By at 19 March, 2018, 2:53 pm

SBE Council joined a coalition of business organizations and signed a letter requesting the U.S. Treasury Department allow for the aggregation or grouping of business entities for purposes of calculating the new 20 percent deduction (Section 199A) in the “Tax Cuts and Jobs Act,” as the utilization of multiple business entities is a common practice in many operations. The letter reads:

As the Treasury Department and Internal Revenue Service drafts rules necessary to implement HR 1, the undersigned organizations request that you use your regulatory authority to adopt a reasonable method of calculating the new 20 percent pass-through deduction to ensure Main Street businesses are not penalized based on how they are organized for business purposes.

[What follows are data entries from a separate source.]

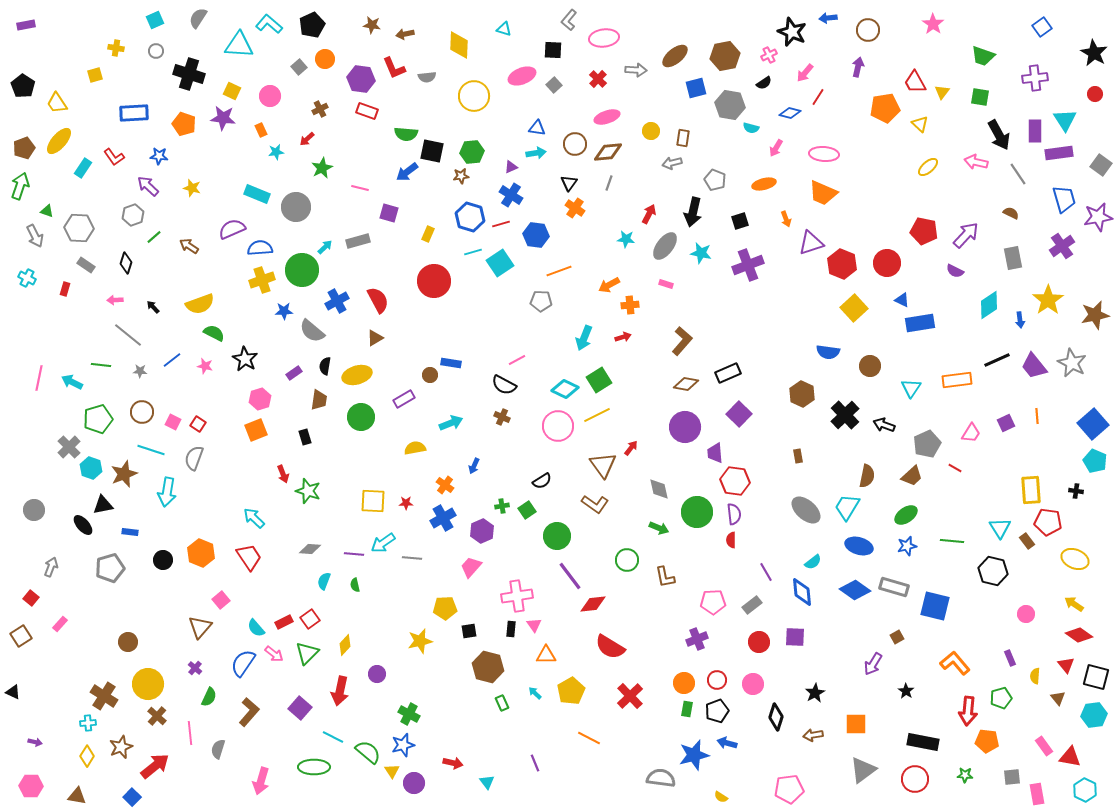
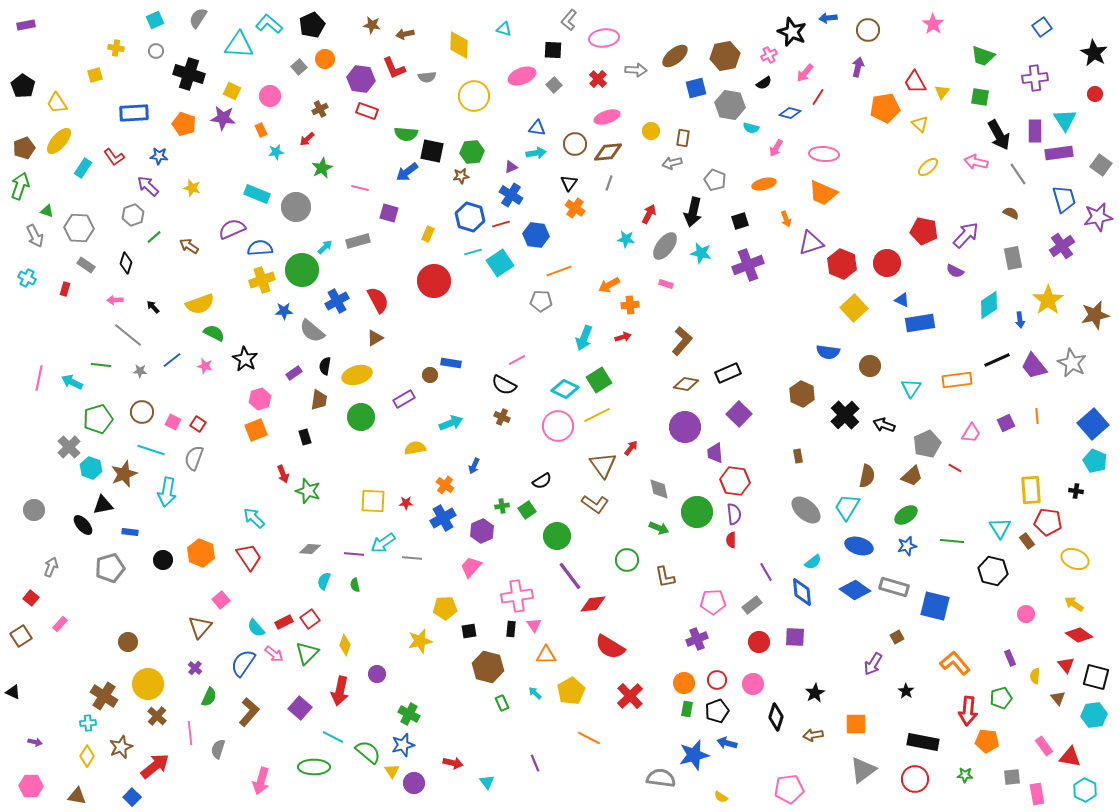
yellow diamond at (345, 645): rotated 25 degrees counterclockwise
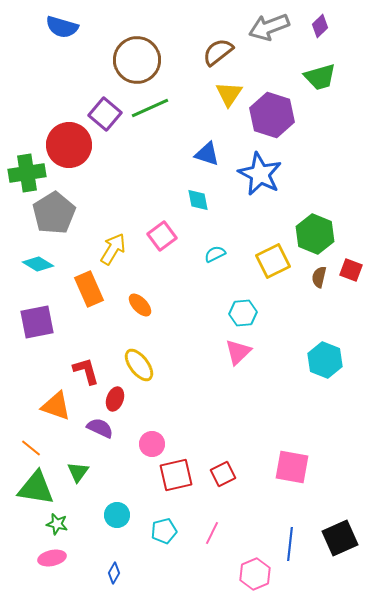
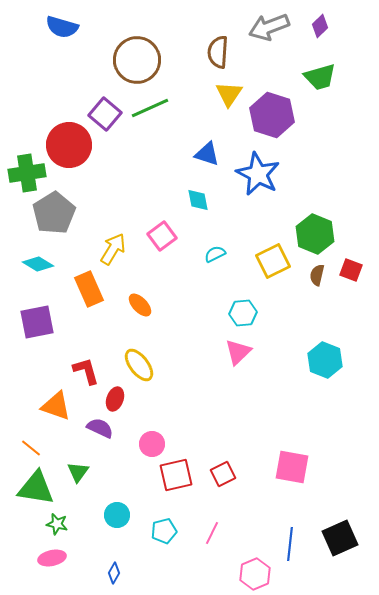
brown semicircle at (218, 52): rotated 48 degrees counterclockwise
blue star at (260, 174): moved 2 px left
brown semicircle at (319, 277): moved 2 px left, 2 px up
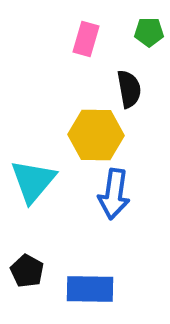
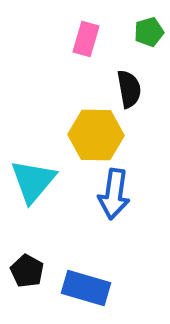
green pentagon: rotated 16 degrees counterclockwise
blue rectangle: moved 4 px left, 1 px up; rotated 15 degrees clockwise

Specifically, we request guidance 1) allowing taxpayers to group activities conducted through S corporations and partnerships, as under Section 469, when they calculate qualified business income under Section 199A and 2) permitting businesses with existing groups under Section 469 to reorganize those groups to reflect the new tax law.

Allowing taxpayers to aggregate or “group” legal business entities together for purposes of calculating the pass-through deduction is vital to making the deduction fair and workable. Main Street businesses often utilize multiple legal entities for non-tax business reasons. For example, family businesses are often organized in a “brother-sister” structure, where their operations are housed in one entity and their real estate in another. Another common practice is for a business to place all its payroll, finances, and insurance in a “common paymaster” entity in order to streamline payroll operations, while housing actual production operations elsewhere.

Section 199A permits owners of pass-through businesses to deduct up to 20 percent of qualified business income. Certain services businesses are precluded from this deduction, however, while even eligible businesses are subject to two alternative limitations, one based on the businesses’ payroll and another on a combination of payroll and capital.

Absent aggregation, the application of these limitations would treat similar businesses differently depending on how they are organized. For example, a manufacturing business housed in a single S corporation may be eligible for the full deduction, while a similar business utilizing the common paymaster model described above may be eligible for none of it, despite having the same robust levels of payroll and investment.